See also: split_head, move_head_dim_out_perm
NeuralAttentionlib.move_head_dim_out_perm — Functionmove_head_dim_out_perm(x::AbstractArray{T, N}, nobatch=false)
move_head_dim_out_perm(N::Int, nobatch=false)Dimension order for permutedims to move the head dimension (created by split_head) to batch dimension.  Return a tuple of integer of length n. nobatch specify where x is a batch of data.
Example
julia> Functional.move_head_dim_out_perm(5, false)
(1, 3, 4, 2, 5)
julia> Functional.move_head_dim_out_perm(5, true)
(1, 3, 4, 5, 2)
See also: split_head, move_head_dim_out
NeuralAttentionlib.multihead_qkv_attention — Functionmultihead_qkv_attention(head, q, k, v, mask=nothing)Multihead version of naive_qkv_attention. The core operation for implement a regular transformer layer.
NeuralAttentionlib.naive_qkv_attention — Functionnaive_qkv_attention(q, k, v, mask=nothing)The scaled dot-product attention of a regular transformer layer.

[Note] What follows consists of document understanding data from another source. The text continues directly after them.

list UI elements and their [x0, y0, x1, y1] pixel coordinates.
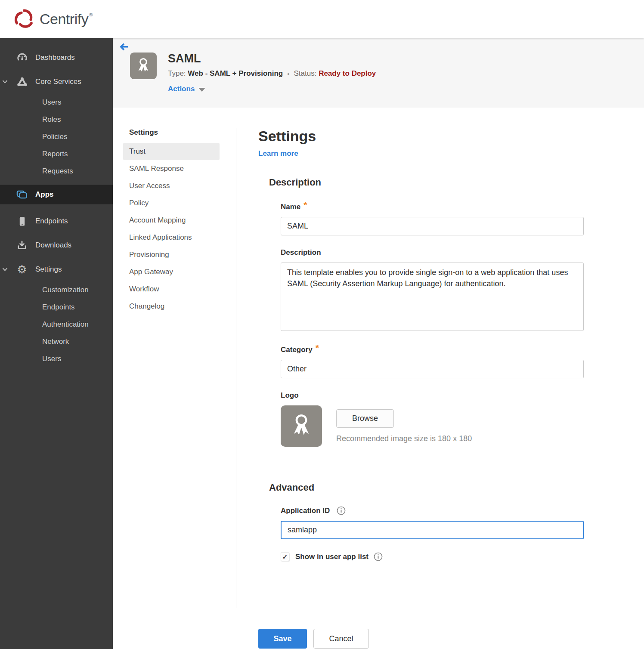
subnav-item-provisioning[interactable]: Provisioning [123, 246, 220, 263]
sidebar-item-endpoints[interactable]: Endpoints [0, 209, 113, 233]
gear-icon: ⚙ [15, 264, 28, 275]
sidebar-item-label: Settings [35, 265, 62, 274]
logo-label: Logo [281, 391, 299, 399]
chevron-expanded-icon[interactable] [2, 80, 8, 84]
learn-more-link[interactable]: Learn more [258, 149, 298, 158]
application-id-label: Application ID [281, 507, 330, 515]
subnav-item-linked-applications[interactable]: Linked Applications [123, 229, 220, 246]
subnav-item-account-mapping[interactable]: Account Mapping [123, 212, 220, 229]
centrify-swirl-icon [13, 8, 35, 30]
actions-label: Actions [168, 85, 195, 93]
name-input[interactable] [281, 217, 584, 235]
name-label: Name [281, 203, 300, 211]
sidebar-item-endpoints-settings[interactable]: Endpoints [0, 299, 113, 316]
sidebar: Dashboards Core Services Users Roles Pol… [0, 38, 113, 649]
sidebar-item-users-settings[interactable]: Users [0, 350, 113, 368]
sidebar-item-network[interactable]: Network [0, 333, 113, 350]
sidebar-item-requests[interactable]: Requests [0, 163, 113, 180]
subnav-item-workflow[interactable]: Workflow [123, 281, 220, 298]
sidebar-item-customization[interactable]: Customization [0, 281, 113, 299]
status-label: Status: [294, 69, 316, 78]
subnav-header: Settings [123, 128, 236, 137]
sidebar-item-users[interactable]: Users [0, 94, 113, 111]
sidebar-item-apps[interactable]: Apps [0, 185, 113, 204]
status-badge: Ready to Deploy [319, 69, 376, 78]
sidebar-item-core-services[interactable]: Core Services [0, 70, 113, 94]
show-in-app-list-label: Show in user app list [295, 553, 368, 561]
sidebar-item-dashboards[interactable]: Dashboards [0, 46, 113, 70]
category-field-group: Category* [281, 344, 584, 378]
top-bar: Centrify ® [0, 0, 644, 38]
gauge-icon [15, 52, 28, 64]
apps-icon [15, 189, 28, 201]
form-footer: Save Cancel [258, 629, 584, 649]
type-value: Web - SAML + Provisioning [188, 69, 283, 78]
logo-preview [281, 405, 322, 447]
description-label: Description [281, 248, 321, 257]
required-asterisk: * [303, 200, 307, 210]
back-arrow-icon[interactable] [119, 42, 129, 52]
sidebar-item-authentication[interactable]: Authentication [0, 316, 113, 333]
device-icon [15, 216, 28, 227]
caret-down-icon [198, 88, 205, 92]
app-logo-badge [130, 53, 157, 79]
main-area: SAML Type: Web - SAML + Provisioning • S… [113, 38, 644, 649]
browse-button[interactable]: Browse [336, 409, 394, 428]
name-field-group: Name* [281, 201, 584, 235]
description-textarea[interactable]: This template enables you to provide sin… [281, 263, 584, 331]
logo-field-group: Logo Browse Recomme [281, 391, 584, 447]
application-id-input[interactable] [281, 521, 584, 539]
required-asterisk: * [316, 343, 319, 352]
cancel-button[interactable]: Cancel [313, 629, 369, 649]
download-icon [15, 240, 28, 251]
subnav-item-changelog[interactable]: Changelog [123, 298, 220, 315]
subnav-item-policy[interactable]: Policy [123, 195, 220, 212]
subnav-item-app-gateway[interactable]: App Gateway [123, 263, 220, 281]
section-description: Description [269, 177, 584, 188]
sidebar-item-downloads[interactable]: Downloads [0, 233, 113, 257]
show-in-app-list-checkbox[interactable]: ✓ [281, 553, 289, 561]
chevron-expanded-icon[interactable] [2, 268, 8, 272]
info-icon[interactable] [374, 552, 383, 561]
category-label: Category [281, 346, 313, 354]
logo-size-hint: Recommended image size is 180 x 180 [336, 434, 472, 443]
category-input[interactable] [281, 360, 584, 378]
sidebar-item-reports[interactable]: Reports [0, 145, 113, 163]
app-meta: Type: Web - SAML + Provisioning • Status… [168, 69, 376, 78]
settings-subnav: Settings Trust SAML Response User Access… [113, 128, 236, 608]
application-id-field-group: Application ID [281, 506, 584, 539]
info-icon[interactable] [337, 506, 346, 515]
meta-separator: • [287, 70, 289, 77]
sidebar-item-label: Apps [35, 190, 54, 199]
sidebar-item-policies[interactable]: Policies [0, 128, 113, 145]
sidebar-item-label: Downloads [35, 241, 71, 250]
brand-name: Centrify [40, 8, 88, 30]
type-label: Type: [168, 69, 186, 78]
settings-form: Settings Learn more Description Name* De… [258, 128, 584, 649]
section-advanced: Advanced [269, 482, 584, 493]
description-field-group: Description This template enables you to… [281, 248, 584, 331]
sidebar-item-label: Core Services [35, 77, 81, 86]
page-title: Settings [258, 128, 584, 144]
ribbon-icon [134, 56, 153, 75]
ribbon-icon [287, 412, 316, 440]
registered-mark: ® [89, 12, 93, 17]
show-in-app-list-group: ✓ Show in user app list [281, 552, 584, 561]
core-services-icon [15, 76, 28, 88]
actions-dropdown[interactable]: Actions [168, 85, 376, 93]
sidebar-item-label: Dashboards [35, 53, 75, 62]
subnav-item-trust[interactable]: Trust [123, 143, 220, 160]
save-button[interactable]: Save [258, 629, 307, 649]
app-header: SAML Type: Web - SAML + Provisioning • S… [113, 38, 644, 108]
sidebar-item-roles[interactable]: Roles [0, 111, 113, 128]
subnav-item-saml-response[interactable]: SAML Response [123, 160, 220, 177]
sidebar-item-label: Endpoints [35, 217, 68, 226]
sidebar-item-settings[interactable]: ⚙ Settings [0, 257, 113, 281]
app-title: SAML [168, 52, 376, 65]
centrify-logo: Centrify ® [13, 8, 93, 30]
subnav-item-user-access[interactable]: User Access [123, 177, 220, 195]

$Attention(Q, K, V) = softmax(\frac{QK^T}{\sqrt{d_k}})V$
It's equivalent to generic_qkv_attention(weighted_sum_mixing, normalized_score(NNlib.softmax) $ masked_score(GenericMaskOp(), mask) $ scaled_dot_product_score, q, k, v).
#Example
julia> fdim, ldim, bdim = 32, 10, 4;
julia> x = randn(fdim, ldim, bdim);
julia> y = naive_qkv_attention(x, x, x); # simple self attention
# no mask here
julia> z = generic_qkv_attention(weighted_sum_mixing, normalized_score(NNlib.softmax) $ scaled_dot_product_score, x, x, x);
julia> y ≈ z
true
See also: generic_qkv_attention
NeuralAttentionlib.normalized_score — Functionnormalized_score(norm) = normalized_score $ norm
normalized_score(norm, score, args...)Normalized attenion score api. norm is the normalize function (like softmax) and score is the function  that compute attention score from args....
See also: naive_qkv_attention
NeuralAttentionlib.rms_layer_norm — Functionrms_layer_norm([epsilon = 1e-5,] alpha, x)Function which perform root-mean-square layer normalization on x. alpha and beta can a Vector, Number  or Nothing.
$rms_layer_norm(α, x) = α\frac{x}{\sqrt{\sum_{i=1}^{N} x^2 / N}}$
If both alpha is Nothing, this is just a normalization with root-mean-square function applied on the first  dimension.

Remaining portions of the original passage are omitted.